Today we’re going to get a bit meta. Just as important, if not more important, than science is the science of science itself. How do we know if the papers being published every day of the week are of a high enough standard to be trusted and to take human knowledge forward? What proportion of them will turn out to be wrong in time? How much of this is just due to a natural progression of knowledge and how much of it is due to shoddy work that should have been rooted out pre-publication?
I think science has a problem, not a fatal one, but one that it needs to address. It is increasingly the case that journals are only interested in publishing the papers that will get the most headlines and/or the most citations thereby increasing that journal’s Impact Factor. Researchers will naturally want to publish in the journals with the highest Impact Factor and may, on occasion, massage things to help ensure they do so. There is increasingly little space for papers with a negative result or replications of previous experiments, both of which are absolutely vital to science but are not sexy or headline grabbing.

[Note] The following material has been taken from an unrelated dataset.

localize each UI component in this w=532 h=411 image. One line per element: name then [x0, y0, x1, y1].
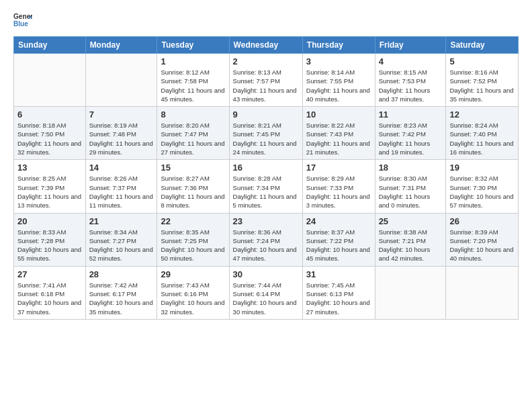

The easiest way to get published is to have a statistically significant P-value. Broadly speaking, the P-value is the likelihood that a result in an experiment could have been obtained by random chance and not as a result of whatever theory you might be testing. The smaller the P-value the more likely the hypothesis you’re testing is correct. But the problem is that there are lots of different ways to generate a P-value. Different data sets suit different types of statistical analysis and within each analysis there will be certain parameters and limits to set. How and where these limits are set can give very different results perhaps pushing a negative data set just over the margin into significance.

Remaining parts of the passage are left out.